══ Given records

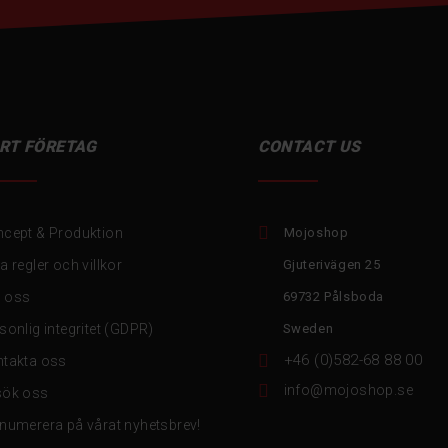
RT FÖRETAG
CONTACT US

cept & Produktion
Mojoshop
a regler och villkor
Gjuterivägen 25
 oss
69732 Pålsboda
sonlig integritet (GDPR)
Sweden

+46 (0)582-68 88 00
takta oss

info@mojoshop.se
sök oss
numerera på vårat nyhetsbrev!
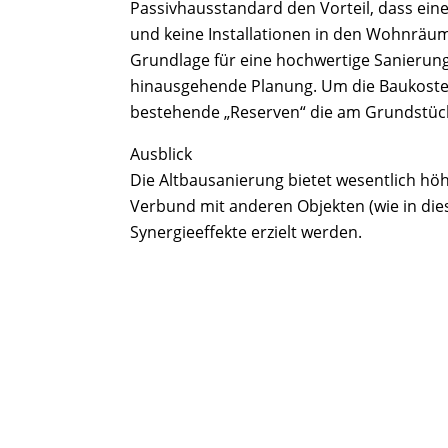
Passivhausstandard den Vorteil, dass ein
und keine Installationen in den Wohnräum
Grundlage für eine hochwertige Sanierung 
hinausgehende Planung. Um die Baukosten
bestehende „Reserven“ die am Grundstück
Ausblick
Die Altbausanierung bietet wesentlich hö
Verbund mit anderen Objekten (wie in di
Synergieeffekte erzielt werden.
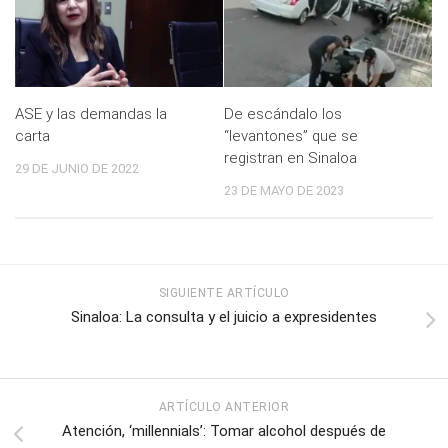
ASE y las demandas la
De escándalo los
carta
“levantones” que se
registran en Sinaloa
29 DE JUNIO DE 2022
23 DE MAYO DE 2023
SIGUIENTE ARTÍCULO
Sinaloa: La consulta y el juicio a expresidentes
ARTÍCULO ANTERIOR
Atención, ‘millennials’: Tomar alcohol después de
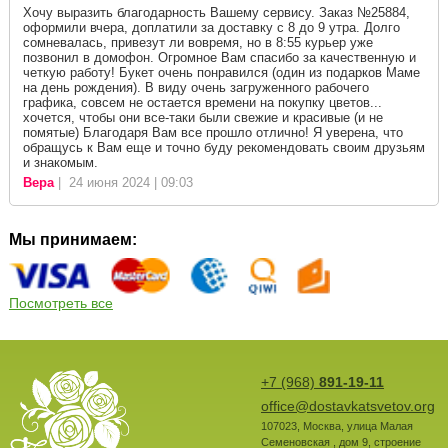
Хочу выразить благодарность Вашему сервису. Заказ №25884,
оформили вчера, доплатили за доставку с 8 до 9 утра. Долго
сомневалась, привезут ли вовремя, но в 8:55 курьер уже
позвонил в домофон. Огромное Вам спасибо за качественную и
четкую работу! Букет очень понравился (один из подарков Маме
на день рождения). В виду очень загруженного рабочего
графика, совсем не остается времени на покупку цветов...
хочется, чтобы они все-таки были свежие и красивые (и не
помятые) Благодаря Вам все прошло отлично! Я уверена, что
обращусь к Вам еще и точно буду рекомендовать своим друзьям
и знакомым.
Вера
| 24 июня 2024 | 09:03
Мы принимаем:
Посмотреть все
+7 (968)
891-19-11
office@dostavkatsvetov.org
107023
,
Москва
,
улица Малая
Семеновская , дом 9, строение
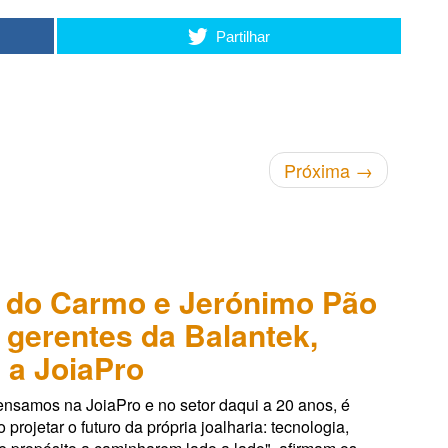
Partilhar
Próxima
→
 do Carmo e Jerónimo Pão
, gerentes da Balantek,
 a JoiaPro
nsamos na JoiaPro e no setor daqui a 20 anos, é
projetar o futuro da própria joalharia: tecnologia,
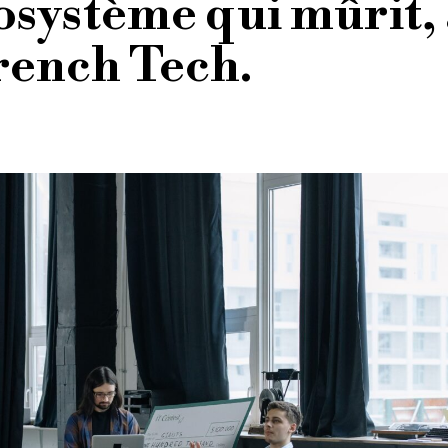
osystème qui mûrit,
rench Tech.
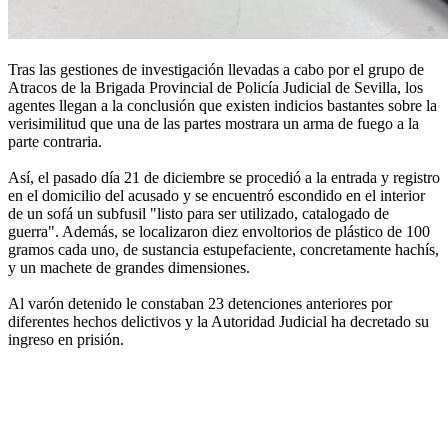
Tras las gestiones de investigación llevadas a cabo por el grupo de
Atracos de la Brigada Provincial de Policía Judicial de Sevilla, los
agentes llegan a la conclusión que existen indicios bastantes sobre la
verisimilitud que una de las partes mostrara un arma de fuego a la
parte contraria.
Así, el pasado día 21 de diciembre se procedió a la entrada y registro
en el domicilio del acusado y se encuentró escondido en el interior
de un sofá un subfusil "listo para ser utilizado, catalogado de
guerra". Además, se localizaron diez envoltorios de plástico de 100
gramos cada uno, de sustancia estupefaciente, concretamente hachís,
y un machete de grandes dimensiones.
Al varón detenido le constaban 23 detenciones anteriores por
diferentes hechos delictivos y la Autoridad Judicial ha decretado su
ingreso en prisión.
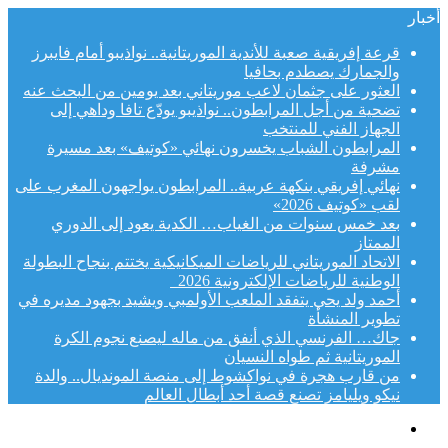
أخبار
قرعة إفريقية صعبة للأندية الموريتانية.. نواذيبو أمام فايبرز
والجمارك يصطدم بحافيا
العثور على جثمان لاعب موريتاني بعد يومين من البحث عنه
تضحية من أجل المرابطون.. نواذيبو يودّع تافا وداهي إلى
الجهاز الفني للمنتخب
المرابطون الشباب يخسرون نهائي «كوتيف» بعد مسيرة
مشرفة
نهائي إفريقي بنكهة عربية.. المرابطون يواجهون المغرب على
لقب «كوتيف 2026»
بعد خمس سنوات من الغياب… الكدية يعود إلى الدوري
الممتاز
الاتحاد الموريتاني للرياضات الميكانيكية يختتم بنجاح البطولة
الوطنية للرياضات الإلكترونية 2026
أحمد ولد يحي يتفقد الملعب الأولمبي ويشيد بجهود مديره في
تطوير المنشأة
جاك… الفرنسي الذي أنفق من ماله ليصنع نجوم الكرة
الموريتانية ثم طواه النسيان
من قارب هجرة في نواكشوط إلى منصة المونديال.. والدة
نيكو ويليامز تصنع قصة أحد أبطال العالم
القائمة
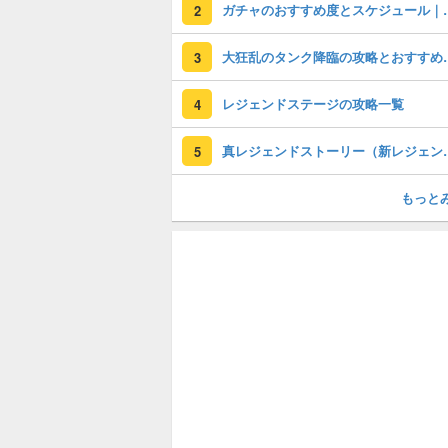
ガチャのおすすめ度
2
大狂乱のタンク
3
レジェンドステージの攻略一覧
4
真レジェンドストー
5
もっと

════

## [Task brief]
In the copy, each entry above must match exactly, and no picture may be carried over.

## [Exercise response]
RT FÖRETAG
CONTACT US

cept & Produktion
Mojoshop
a regler och villkor
Gjuterivägen 25
 oss
69732 Pålsboda
sonlig integritet (GDPR)
Sweden

+46 (0)582-68 88 00
takta oss

info@mojoshop.se
sök oss
numerera på vårat nyhetsbrev!
Passivhausstandard den Vorteil, dass ein
und keine Installationen in den Wohnräum
Grundlage für eine hochwertige Sanierung 
hinausgehende Planung. Um die Baukosten
bestehende „Reserven“ die am Grundstück
Ausblick
Die Altbausanierung bietet wesentlich hö
Verbund mit anderen Objekten (wie in di
Synergieeffekte erzielt werden.
ASE y las demandas la
De escándalo los
carta
“levantones” que se
registran en Sinaloa
29 DE JUNIO DE 2022
23 DE MAYO DE 2023
SIGUIENTE ARTÍCULO
Sinaloa: La consulta y el juicio a expresidentes
ARTÍCULO ANTERIOR
Atención, ‘millennials’: Tomar alcohol después de
Хочу выразить благодарность Вашему сервису. Заказ №25884,
оформили вчера, доплатили за доставку с 8 до 9 утра. Долго
сомневалась, привезут ли вовремя, но в 8:55 курьер уже
позвонил в домофон. Огромное Вам спасибо за качественную и
четкую работу! Букет очень понравился (один из подарков Маме
на день рождения). В виду очень загруженного рабочего
графика, совсем не остается времени на покупку цветов...
хочется, чтобы они все-таки были свежие и красивые (и не
помятые) Благодаря Вам все прошло отлично! Я уверена, что
обращусь к Вам еще и точно буду рекомендовать своим друзьям
и знакомым.
Вера
| 24 июня 2024 | 09:03
Мы принимаем:
Посмотреть все
+7 (968)
891-19-11
office@dostavkatsvetov.org
107023
,
Москва
,
улица Малая
Семеновская , дом 9, строение
Partilhar
Próxima
→
 do Carmo e Jerónimo Pão
, gerentes da Balantek,
 a JoiaPro
nsamos na JoiaPro e no setor daqui a 20 anos, é
projetar o futuro da própria joalharia: tecnologia,
osystème qui mûrit,
rench Tech.
Tras las gestiones de investigación llevadas a cabo por el grupo de
Atracos de la Brigada Provincial de Policía Judicial de Sevilla, los
agentes llegan a la conclusión que existen indicios bastantes sobre la
verisimilitud que una de las partes mostrara un arma de fuego a la
parte contraria.
Así, el pasado día 21 de diciembre se procedió a la entrada y registro
en el domicilio del acusado y se encuentró escondido en el interior
de un sofá un subfusil "listo para ser utilizado, catalogado de
guerra". Además, se localizaron diez envoltorios de plástico de 100
gramos cada uno, de sustancia estupefaciente, concretamente hachís,
y un machete de grandes dimensiones.
Al varón detenido le constaban 23 detenciones anteriores por
diferentes hechos delictivos y la Autoridad Judicial ha decretado su
ingreso en prisión.
أخبار
قرعة إفريقية صعبة للأندية الموريتانية.. نواذيبو أمام فايبرز
والجمارك يصطدم بحافيا
العثور على جثمان لاعب موريتاني بعد يومين من البحث عنه
تضحية من أجل المرابطون.. نواذيبو يودّع تافا وداهي إلى
الجهاز الفني للمنتخب
المرابطون الشباب يخسرون نهائي «كوتيف» بعد مسيرة
مشرفة
نهائي إفريقي بنكهة عربية.. المرابطون يواجهون المغرب على
لقب «كوتيف 2026»
بعد خمس سنوات من الغياب… الكدية يعود إلى الدوري
الممتاز
الاتحاد الموريتاني للرياضات الميكانيكية يختتم بنجاح البطولة
الوطنية للرياضات الإلكترونية 2026
أحمد ولد يحي يتفقد الملعب الأولمبي ويشيد بجهود مديره في
تطوير المنشأة
جاك… الفرنسي الذي أنفق من ماله ليصنع نجوم الكرة
الموريتانية ثم طواه النسيان
من قارب هجرة في نواكشوط إلى منصة المونديال.. والدة
نيكو ويليامز تصنع قصة أحد أبطال العالم
القائمة
ガチャのおすすめ度
2
大狂乱のタンク
3
レジェンドステージの攻略一覧
4
真レジェンドストー
5
もっと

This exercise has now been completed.